Fredrik Lundh fredrik@pythonware.com
Fri, 9 May 2003 00:16:26 +0200


(please don't top-post)

Paul Tremblay wrote:

> > the parse function requires an 8-bit string, and Python defaults
> > to ASCII when converting Unicode to 8-bit data.
>
> I must be dense when it comes to unicode. So Python converts unicode
> to a 7-bit (ASCII) string?

if you're using a Unicode string where Python expects an 8-bit
string, Python refuses to guess, and raises an exception if the
Unicode string contains anything that's not plain ASCII.
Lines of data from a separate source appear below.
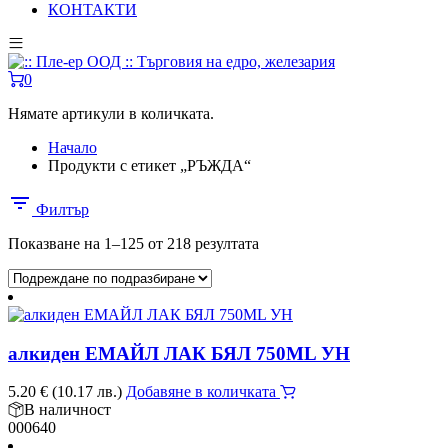
КОНТАКТИ
0
Нямате артикули в количката.
Начало
Продукти с етикет „РЪЖДА“
Филтър
Показване на 1–125 от 218 резултата
алкиден ЕМАЙЛ ЛАК БЯЛ 750ML УН
5.20
€
(10.17 лв.)
Добавяне в количката
В наличност
000640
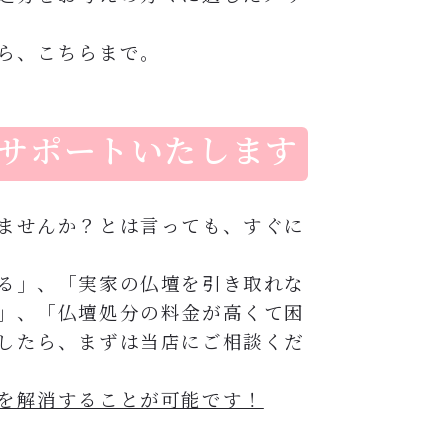
ら、こちらまで。
サポートいたします
ませんか？とは言っても、すぐに
る」、「実家の仏壇を引き取れな
」、「仏壇処分の料金が高くて困
したら、まずは当店にご相談くだ
を解消することが可能です！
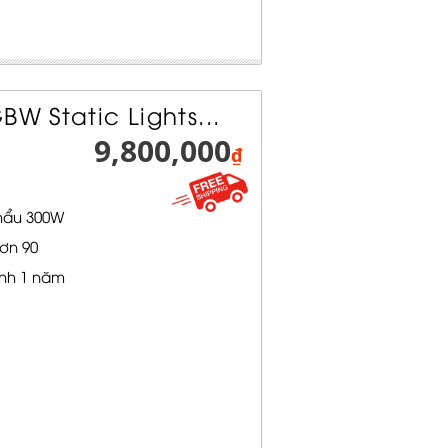
BW Static Lights...
9,800,000
₫
hẩu 300W
ơn 90
nh 1 năm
> You solution worked, but then I immediately ame up  ith a new problem
> when I tried to test the speed of this funciton:
>
> # assume the same exact funtion from below, which I cut and pasted
> for j in range(10):
>     data = u'<doc><tag>text\u201c</tag><tag>thext,</tag></doc>'
>     validate(data)
>
> The first time the string is tested, it comes out as valid. But every
> single instance afterwards comes out all ill-formed XML.
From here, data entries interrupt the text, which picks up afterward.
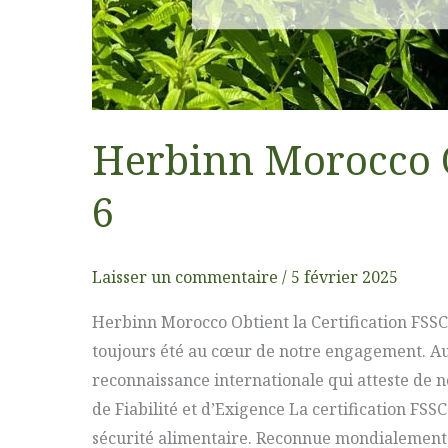
Herbinn Morocco Ob
6
Laisser un commentaire
/
5 février 2025
Herbinn Morocco Obtient la Certification FSSC 
toujours été au cœur de notre engagement. Auj
reconnaissance internationale qui atteste de n
de Fiabilité et d’Exigence La certification FSS
sécurité alimentaire. Reconnue mondialement,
You have to create a new parser for each run (my mistake; I'd already
fixed two bugs in your code, and missed the third one ;-)

> > def validate(data):
> >     try:
> >         if isinstance(data, type(u"")):
> >             data = data.encode("utf-8")

+ +         parser = xml.parsers.expat.ParserCreate()

> >         parser.Parse(data, 1)
> >         return 0
> >     except xml.parsers.expat.ExpatError:
> >         sys.stderr.write('tagging text will result in invalid XML\n')
> >         return 1

</F>